▶ TASK:
Extract the lines that carry the string "segunda" from the listing.
=== EXCERPTED RECORDS ===
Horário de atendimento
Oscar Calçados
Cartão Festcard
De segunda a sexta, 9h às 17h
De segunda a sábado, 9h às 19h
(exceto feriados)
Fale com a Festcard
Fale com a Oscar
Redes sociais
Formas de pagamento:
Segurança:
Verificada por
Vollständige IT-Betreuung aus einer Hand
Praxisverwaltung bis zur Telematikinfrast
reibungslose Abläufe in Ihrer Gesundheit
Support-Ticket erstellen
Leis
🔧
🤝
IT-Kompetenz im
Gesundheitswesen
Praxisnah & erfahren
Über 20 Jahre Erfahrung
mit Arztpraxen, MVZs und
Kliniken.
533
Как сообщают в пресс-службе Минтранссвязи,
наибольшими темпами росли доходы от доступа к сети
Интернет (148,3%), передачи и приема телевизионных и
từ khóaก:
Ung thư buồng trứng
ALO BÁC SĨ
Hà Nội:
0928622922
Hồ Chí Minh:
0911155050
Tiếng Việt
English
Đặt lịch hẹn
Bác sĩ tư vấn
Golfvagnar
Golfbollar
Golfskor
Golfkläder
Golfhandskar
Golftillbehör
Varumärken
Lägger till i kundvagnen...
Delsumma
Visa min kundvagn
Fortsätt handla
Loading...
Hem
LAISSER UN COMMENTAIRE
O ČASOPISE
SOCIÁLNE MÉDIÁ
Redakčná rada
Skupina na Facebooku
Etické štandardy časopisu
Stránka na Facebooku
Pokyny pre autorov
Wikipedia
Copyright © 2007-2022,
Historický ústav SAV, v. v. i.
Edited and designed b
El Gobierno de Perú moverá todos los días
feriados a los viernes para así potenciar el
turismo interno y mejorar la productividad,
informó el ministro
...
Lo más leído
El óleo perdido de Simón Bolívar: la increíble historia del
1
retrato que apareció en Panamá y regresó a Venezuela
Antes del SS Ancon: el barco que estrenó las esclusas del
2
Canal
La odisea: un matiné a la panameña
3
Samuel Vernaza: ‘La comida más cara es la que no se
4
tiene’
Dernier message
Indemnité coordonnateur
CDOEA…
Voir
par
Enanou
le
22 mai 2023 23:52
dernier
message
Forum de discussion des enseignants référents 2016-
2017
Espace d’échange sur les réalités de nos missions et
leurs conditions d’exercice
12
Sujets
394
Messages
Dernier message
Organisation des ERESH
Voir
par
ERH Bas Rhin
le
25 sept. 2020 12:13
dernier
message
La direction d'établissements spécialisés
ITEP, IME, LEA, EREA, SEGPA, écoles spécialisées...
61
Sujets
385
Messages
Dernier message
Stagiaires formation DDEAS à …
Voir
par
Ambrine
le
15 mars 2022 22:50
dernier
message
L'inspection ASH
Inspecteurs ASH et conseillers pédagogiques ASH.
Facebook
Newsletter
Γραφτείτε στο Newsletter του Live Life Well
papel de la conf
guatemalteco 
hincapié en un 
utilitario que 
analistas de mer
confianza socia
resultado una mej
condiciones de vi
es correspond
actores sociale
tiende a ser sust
===
▶ SOLUTION TO THE EXERCISE:
De segunda a sexta, 9h às 17h
De segunda a sábado, 9h às 19h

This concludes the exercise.